### TASK TO CARRY OUT
In the entries below, count the lines that hold the string "Managed" and state only that count.

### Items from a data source

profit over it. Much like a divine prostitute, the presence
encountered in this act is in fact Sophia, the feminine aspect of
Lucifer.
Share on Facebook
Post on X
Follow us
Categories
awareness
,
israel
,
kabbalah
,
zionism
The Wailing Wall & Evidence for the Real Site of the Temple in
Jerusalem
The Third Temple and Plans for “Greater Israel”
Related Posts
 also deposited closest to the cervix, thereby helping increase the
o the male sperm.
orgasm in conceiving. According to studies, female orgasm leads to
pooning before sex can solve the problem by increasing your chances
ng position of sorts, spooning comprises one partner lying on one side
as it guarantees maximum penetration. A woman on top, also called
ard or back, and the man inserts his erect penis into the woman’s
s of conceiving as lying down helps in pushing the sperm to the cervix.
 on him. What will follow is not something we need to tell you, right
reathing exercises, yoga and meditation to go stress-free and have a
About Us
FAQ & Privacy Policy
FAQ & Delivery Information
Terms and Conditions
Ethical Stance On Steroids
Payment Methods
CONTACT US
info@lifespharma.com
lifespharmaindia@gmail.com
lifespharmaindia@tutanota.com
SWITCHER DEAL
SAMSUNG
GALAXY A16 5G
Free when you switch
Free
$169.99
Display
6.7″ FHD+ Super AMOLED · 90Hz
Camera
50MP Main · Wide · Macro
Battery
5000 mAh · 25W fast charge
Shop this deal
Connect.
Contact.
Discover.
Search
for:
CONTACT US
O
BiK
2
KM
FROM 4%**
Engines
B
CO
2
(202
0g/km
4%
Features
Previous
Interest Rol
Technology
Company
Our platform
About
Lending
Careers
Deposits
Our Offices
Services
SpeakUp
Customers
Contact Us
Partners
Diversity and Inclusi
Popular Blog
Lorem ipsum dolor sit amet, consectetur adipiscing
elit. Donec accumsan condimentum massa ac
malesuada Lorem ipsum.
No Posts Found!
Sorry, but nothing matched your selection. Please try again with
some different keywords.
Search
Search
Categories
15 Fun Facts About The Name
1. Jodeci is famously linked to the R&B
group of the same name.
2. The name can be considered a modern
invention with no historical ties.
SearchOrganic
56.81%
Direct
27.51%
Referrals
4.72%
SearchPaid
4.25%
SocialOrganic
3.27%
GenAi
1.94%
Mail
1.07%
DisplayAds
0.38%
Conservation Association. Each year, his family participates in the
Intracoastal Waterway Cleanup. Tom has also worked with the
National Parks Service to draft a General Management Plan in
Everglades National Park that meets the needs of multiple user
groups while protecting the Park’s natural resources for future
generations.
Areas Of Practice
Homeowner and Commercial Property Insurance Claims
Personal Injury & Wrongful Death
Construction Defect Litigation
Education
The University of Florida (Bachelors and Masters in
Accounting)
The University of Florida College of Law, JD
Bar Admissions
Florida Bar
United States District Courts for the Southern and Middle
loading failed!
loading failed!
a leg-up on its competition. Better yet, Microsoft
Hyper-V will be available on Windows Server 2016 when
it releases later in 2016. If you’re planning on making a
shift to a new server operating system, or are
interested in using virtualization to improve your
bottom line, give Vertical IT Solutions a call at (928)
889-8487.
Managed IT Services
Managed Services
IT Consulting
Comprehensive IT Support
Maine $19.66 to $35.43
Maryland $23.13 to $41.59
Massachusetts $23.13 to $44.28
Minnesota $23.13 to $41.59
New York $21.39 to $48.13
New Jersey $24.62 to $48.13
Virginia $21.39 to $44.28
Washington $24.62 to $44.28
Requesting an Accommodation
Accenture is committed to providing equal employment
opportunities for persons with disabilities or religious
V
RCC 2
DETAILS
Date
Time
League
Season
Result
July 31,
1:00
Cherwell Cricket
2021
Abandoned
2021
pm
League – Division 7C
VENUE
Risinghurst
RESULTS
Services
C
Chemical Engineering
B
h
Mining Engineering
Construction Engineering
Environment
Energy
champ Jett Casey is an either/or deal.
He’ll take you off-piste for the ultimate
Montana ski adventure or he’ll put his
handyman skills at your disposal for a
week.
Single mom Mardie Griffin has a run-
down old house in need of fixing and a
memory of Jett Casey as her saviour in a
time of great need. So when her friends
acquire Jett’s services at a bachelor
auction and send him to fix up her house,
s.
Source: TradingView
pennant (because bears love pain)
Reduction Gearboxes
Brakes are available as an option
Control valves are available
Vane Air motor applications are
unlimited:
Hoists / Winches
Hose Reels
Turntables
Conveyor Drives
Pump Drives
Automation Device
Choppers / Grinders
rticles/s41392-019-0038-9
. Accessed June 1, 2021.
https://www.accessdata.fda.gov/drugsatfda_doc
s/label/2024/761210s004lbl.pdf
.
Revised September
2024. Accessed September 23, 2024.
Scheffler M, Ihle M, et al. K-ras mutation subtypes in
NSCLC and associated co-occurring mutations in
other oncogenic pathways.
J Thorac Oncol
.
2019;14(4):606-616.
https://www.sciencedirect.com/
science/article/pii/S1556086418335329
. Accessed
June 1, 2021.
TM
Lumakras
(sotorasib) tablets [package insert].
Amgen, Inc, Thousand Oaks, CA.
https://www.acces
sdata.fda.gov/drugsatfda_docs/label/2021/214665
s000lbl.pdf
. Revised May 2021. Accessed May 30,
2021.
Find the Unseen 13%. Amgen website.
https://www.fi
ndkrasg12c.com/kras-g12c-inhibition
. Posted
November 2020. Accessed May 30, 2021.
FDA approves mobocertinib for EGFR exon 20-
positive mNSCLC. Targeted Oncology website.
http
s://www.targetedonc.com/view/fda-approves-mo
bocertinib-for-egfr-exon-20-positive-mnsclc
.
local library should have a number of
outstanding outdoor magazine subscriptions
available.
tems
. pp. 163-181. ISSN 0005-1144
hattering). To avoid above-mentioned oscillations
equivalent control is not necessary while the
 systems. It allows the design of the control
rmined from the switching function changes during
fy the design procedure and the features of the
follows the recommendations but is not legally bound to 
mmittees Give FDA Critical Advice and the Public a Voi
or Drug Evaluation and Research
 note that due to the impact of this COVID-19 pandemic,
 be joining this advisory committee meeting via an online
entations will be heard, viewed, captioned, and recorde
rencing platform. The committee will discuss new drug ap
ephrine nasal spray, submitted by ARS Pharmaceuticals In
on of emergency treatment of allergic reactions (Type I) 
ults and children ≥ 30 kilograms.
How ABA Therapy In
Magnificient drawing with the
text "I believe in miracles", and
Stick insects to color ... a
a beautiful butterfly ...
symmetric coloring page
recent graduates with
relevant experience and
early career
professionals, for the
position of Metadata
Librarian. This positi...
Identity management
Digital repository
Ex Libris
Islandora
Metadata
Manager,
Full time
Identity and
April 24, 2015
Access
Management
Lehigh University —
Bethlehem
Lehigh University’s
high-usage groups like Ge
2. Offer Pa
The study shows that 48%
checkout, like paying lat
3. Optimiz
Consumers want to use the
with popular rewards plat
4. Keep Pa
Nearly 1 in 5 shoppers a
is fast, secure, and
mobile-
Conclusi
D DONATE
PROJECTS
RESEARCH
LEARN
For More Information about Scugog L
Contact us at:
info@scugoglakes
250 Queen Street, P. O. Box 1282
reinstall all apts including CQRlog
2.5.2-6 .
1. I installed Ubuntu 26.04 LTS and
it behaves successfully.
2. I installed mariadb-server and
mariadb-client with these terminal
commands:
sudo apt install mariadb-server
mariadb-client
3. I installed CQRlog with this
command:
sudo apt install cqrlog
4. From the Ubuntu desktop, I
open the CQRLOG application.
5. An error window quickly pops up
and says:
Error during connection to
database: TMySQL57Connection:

### FINAL ANSWER
2